We were discussing depression and this question came up - how did the discussion start, well, close friends picked it up during tea and because no one has had training, there was obviously much concern. Also, it's not an overnight thing, it's progressing in the wrong direction.

Depression is a state - not a trait, because it does not have any bearing on personality at all. It can affect anyone, at any time, for any duration. If a person is of a depressive nature, i.e. perhaps having a bleak outlook upon life and things, then that is personality based - and a trait.

I had to reassure her that I'm fine - and in my context, it's my responsibility to keep track of where I am so that I am able to self-cure. It's not something everyone can do, because there are limits unconsciously set by the mind. When the mind is in this state, it may not have the will to mend and most would require assistance to do so. But this is my mind we were discussing about and for that, no alarm bells are required.

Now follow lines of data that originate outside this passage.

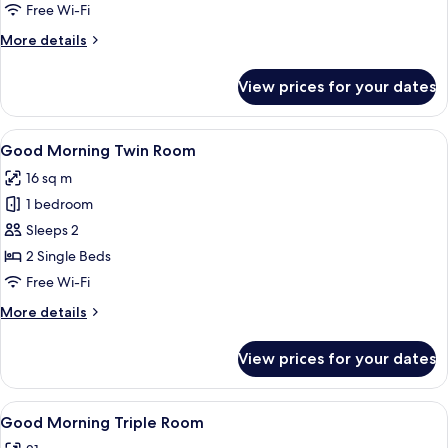
Single
Free Wi-Fi
Room
More
More details
details
for
View prices for your dates
Good
Morning
Single
View
Good Morning Twin Room | Desk, blacko
10
Room
Good Morning Twin Room
all
16 sq m
photos
1 bedroom
for
Good
Sleeps 2
Morning
2 Single Beds
Twin
Free Wi-Fi
Room
More
More details
details
for
View prices for your dates
Good
Morning
Twin
View
Good Morning Triple Room | Desk, blac
10
Room
Good Morning Triple Room
all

In fact, I was joking about it to another gf a few days ago, about how much it must have taken for me to hit clinical, since I have never been this far up the scale. Over the years, my unhapppy state of mind was managed by coping and hanging on, making the best of the situation. Now, the dynamics have changed and I'm moving forward, which required a dissection of everything so that lessons are learnt, the truth swallowed and contingency plans put into place. When that happens, we have to admit our mistakes, find the source so that it never repeats in the future.
That was how I got here - the dreaded list of what i didn't do correctly.

I could well sweep this under the mat and move on. If I did that, then I would have made getting myself into this shit, a personal trait. I would much rather take my chances with being in a bad state of mind and manage it.

She was so worried, she made me stay till supper. I appreciate that since she has watched me move from one abusive marriage to another bad one, always doing this for the convenience of someone else - never because of love. She has never seen me walk down any aisle in a wedding dress. I have never worn one, because there was never a reason for me to.

Therefore, the state of mind I am in, is temporary, albeit worrying for all - my personality trait of always just existing doesn't worry anyone although that seems to be more permanent.

It's a double-edged sword for me, because either way it kills my spirit - but at least being in a less ideal state of mind is something I know I can fix over time, because I'm me - scary for people who care that I'm walking on this tightrope with no safety net that they can visualise. I am able to deal with it - I just need time.